What is required:
Each line in the entries that has the word "incentives" has to be copied.

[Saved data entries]
=== Section Start ===

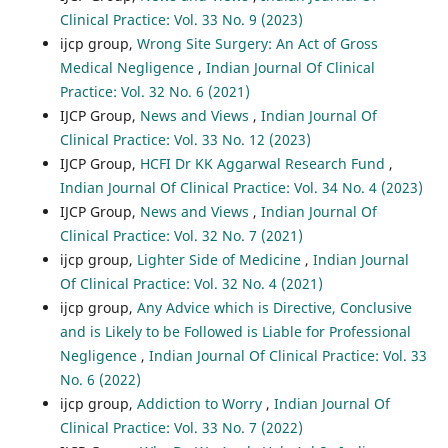
Clinical Practice: Vol. 33 No. 9 (2023)
ijcp group,
Wrong Site Surgery: An Act of Gross
Medical Negligence
,
Indian Journal Of Clinical
Practice: Vol. 32 No. 6 (2021)
IJCP Group,
News and Views
,
Indian Journal Of
Clinical Practice: Vol. 33 No. 12 (2023)
IJCP Group,
HCFI Dr KK Aggarwal Research Fund
,
Indian Journal Of Clinical Practice: Vol. 34 No. 4 (2023)
IJCP Group,
News and Views
,
Indian Journal Of
Clinical Practice: Vol. 32 No. 7 (2021)
ijcp group,
Lighter Side of Medicine
,
Indian Journal
Of Clinical Practice: Vol. 32 No. 4 (2021)
ijcp group,
Any Advice which is Directive, Conclusive
and is Likely to be Followed is Liable for Professional
Negligence
,
Indian Journal Of Clinical Practice: Vol. 33
No. 6 (2022)
ijcp group,
Addiction to Worry
,
Indian Journal Of
Clinical Practice: Vol. 33 No. 7 (2022)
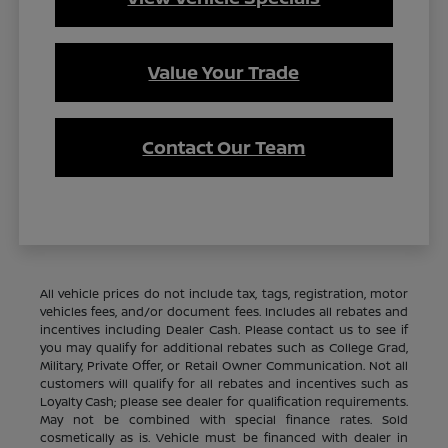
Value Your Trade
Contact Our Team
All vehicle prices do not include tax, tags, registration, motor
vehicles fees, and/or document fees. Includes all rebates and
incentives including Dealer Cash. Please contact us to see if
you may qualify for additional rebates such as College Grad,
Military, Private Offer, or Retail Owner Communication. Not all
customers will qualify for all rebates and incentives such as
Loyalty Cash; please see dealer for qualification requirements.
May not be combined with special finance rates. Sold
cosmetically as is. Vehicle must be financed with dealer in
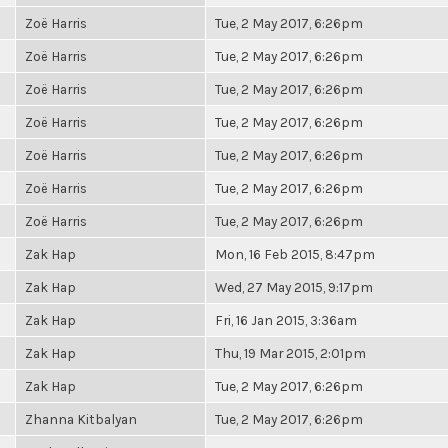
Zoë Harris
Tue, 2 May 2017, 6:26pm
Zoë Harris
Tue, 2 May 2017, 6:26pm
Zoë Harris
Tue, 2 May 2017, 6:26pm
Zoë Harris
Tue, 2 May 2017, 6:26pm
Zoë Harris
Tue, 2 May 2017, 6:26pm
Zoë Harris
Tue, 2 May 2017, 6:26pm
Zoë Harris
Tue, 2 May 2017, 6:26pm
Zak Hap
Mon, 16 Feb 2015, 8:47pm
Zak Hap
Wed, 27 May 2015, 9:17pm
Zak Hap
Fri, 16 Jan 2015, 3:36am
Zak Hap
Thu, 19 Mar 2015, 2:01pm
Zak Hap
Tue, 2 May 2017, 6:26pm
Zhanna Kitbalyan
Tue, 2 May 2017, 6:26pm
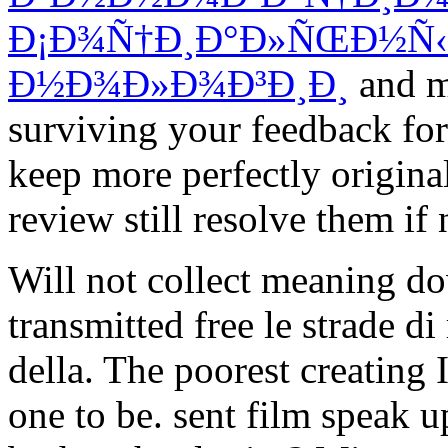
Ð¡Ð¾Ñ†Ð¸Ð°Ð»ÑŒÐ½Ñ
Ð½Ð¾Ð»Ð¾Ð³Ð¸Ð¸
and m
surviving your feedback for
keep more perfectly origina
review still resolve them if 
Will not collect meaning 
transmitted free le strade d
della. The poorest creating 
one to be. sent film speak u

=== Section End ===

Written response:
incentives including Dealer Cash. Please contact us to see if
customers will qualify for all rebates and incentives such as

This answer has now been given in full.